George looked at Susan, then over his shoulder through the glass partition at the gleaming IBM hardware. When he turned back to Susan his pride was effervescing.

“It’s a marvelous set up, Miss…”

“Susan Wheeler.”

“It is a fantastic machine, Miss Wheeler,” said George, leaning forward in his seat and lowering his voice and emphasizing his words, suggesting that he was telling Susan a tremendous secret. “The hospital couldn’t do without it.”

“In order to get an idea how it is used, I’ve been studying the request form here.” Susan held the request forms so that George would see only the blank one, but he had turned again to look into the terminal room.

“I was interested to see a completed form,” continued Susan reaching over and taking the top group of stapled forms from the “in” box. “I was curious about how the requests were fed into the computer. Is it all right if I look at one of these?” She placed the forms Schwartz had delivered over her own.

“Sure,” said George turning back to Susan. He stood up and leaned over toward Susan, placing his left hand on the desk. With his other hand he pointed to the space where the request was written in normal English.

“Here the requesting party indicates what it is they want. Then down here…” George’s finger moved down below the red lines “… we have the area where the request is translated into a language that the computer will understand.”

Susan slipped her blank form from under the pile of Schwartz’s forms, as if comparing them and she put it down on the desk beside them—leaving her own filled-out form beneath Schwartz’s.

“So if someone wants several different kinds of information, they have to fill out separate forms?” asked Susan.

“Exactly, and if…”

Susan turned Schwartz’s first request form back from the rest of them rapidly, pulling it free of the staple in the upper left corner.

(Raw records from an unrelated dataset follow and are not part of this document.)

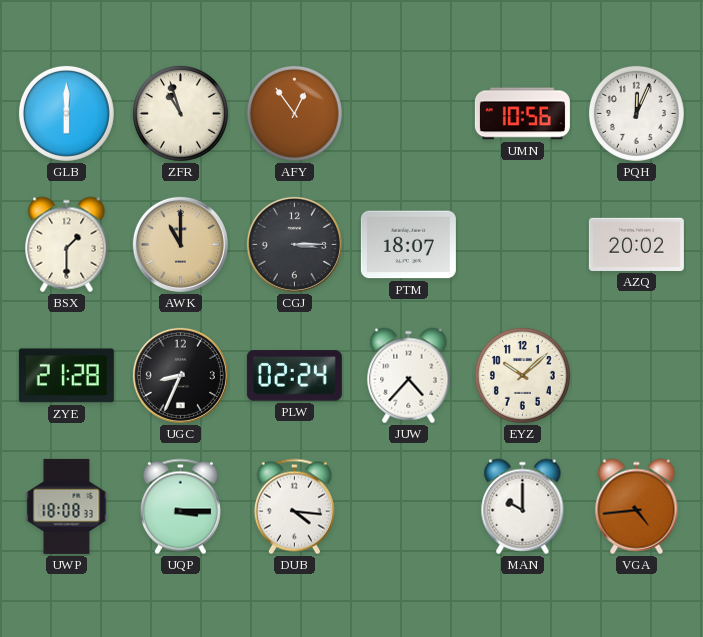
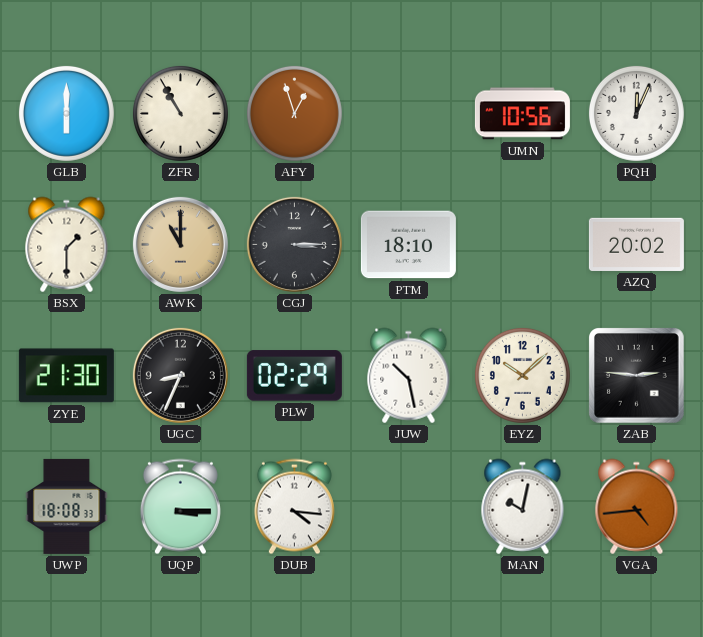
ZFR: 10:57 -> 10:55
AFY: 12:54 -> 12:57
PTM: 18:07 -> 18:10
ZYE: 21:28 -> 21:30
PLW: 02:24 -> 02:29
JUW: 4:37 -> 10:28
ZAB: none -> 2:46
MAN: 10:00 -> 10:02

“Oh, I’m terribly sorry,” said Susan putting the top sheet back in position. “Look what I’ve done. Let me staple it for you.”

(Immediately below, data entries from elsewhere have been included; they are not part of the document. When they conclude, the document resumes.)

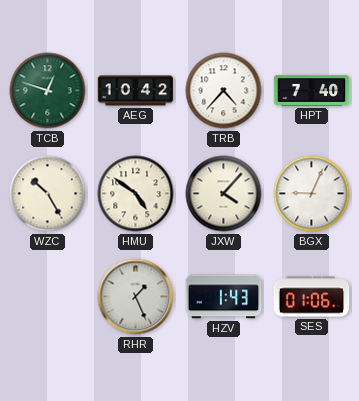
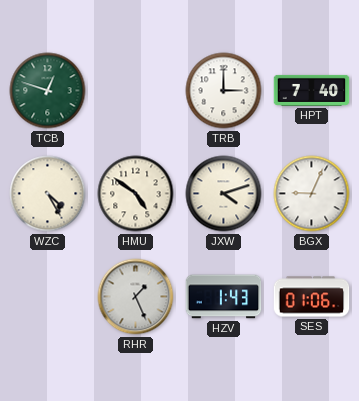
AEG: 10:42 -> none
TRB: 4:37 -> 3:00
WZC: 10:25 -> 4:25
JXW: 4:07 -> 4:12
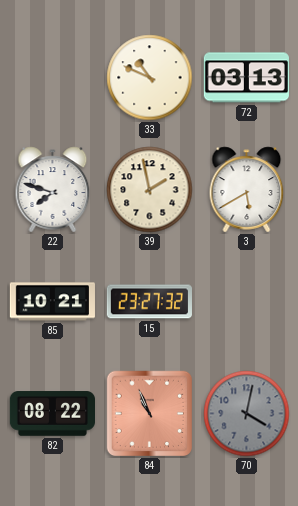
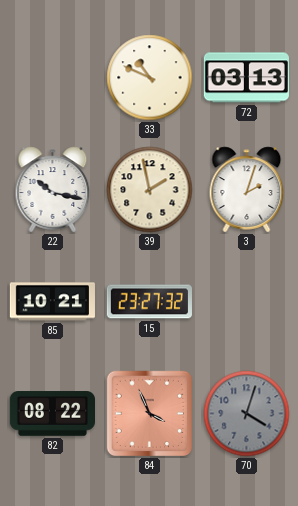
22: 7:48 -> 10:17
3: 5:40 -> 2:03
84: 10:56 -> 3:56
70: 4:02 -> 4:03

“No matter,” said George, fumbling for the staple machine himself. “One staple will fix it.” George pressed the staple machine as Susan held the completed forms, together with her own request on the underside.

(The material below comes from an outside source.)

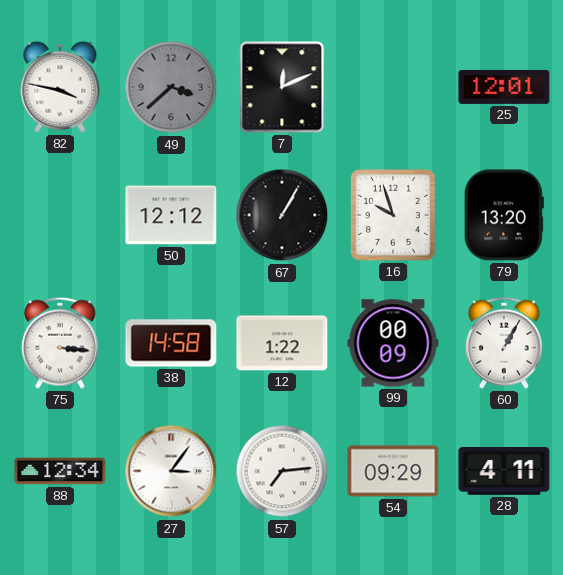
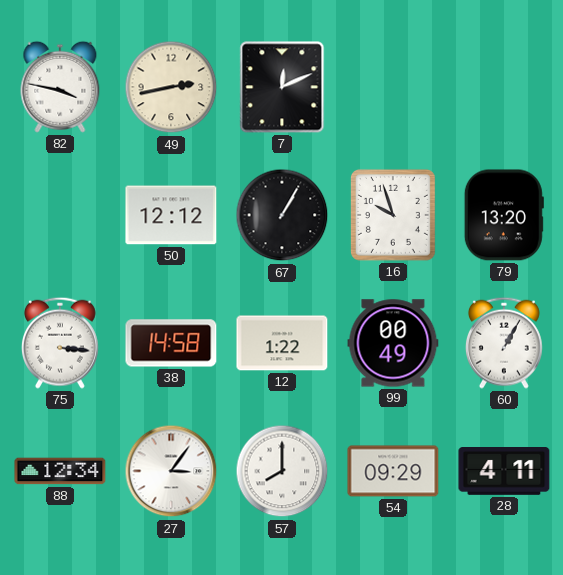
49: 3:38 -> 2:43
49 dial: grey -> cream
25: 12:01 -> none
99: 00:09 -> 00:49
57: 7:14 -> 8:00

“Let me put these back before I destroy them completely,” said Susan contritely, replacing the forms in the “in” box.

“No harm done,” reassured George.

“Now once the request is in, what happens to it?” asked Susan looking into the terminal room and taking George’s attention from the “in” box.

“Well, I take them inside to the key puncher, who prepares the cards for the card reader. Then…”

Susan was not listening; she was thinking of how best to terminate her visit. About five minutes later she was down at the directory for the hospital, looking up Henry Schwartz of the accounting department.

With a spare hour and a half, Susan left the Memorial for her dorm. Her stomach growled in opposition to her forgetfulness of basic needs. The tuna sandwich, as bad as it was, had long since disappeared into her metabolic mill, and Susan looked forward to dinner.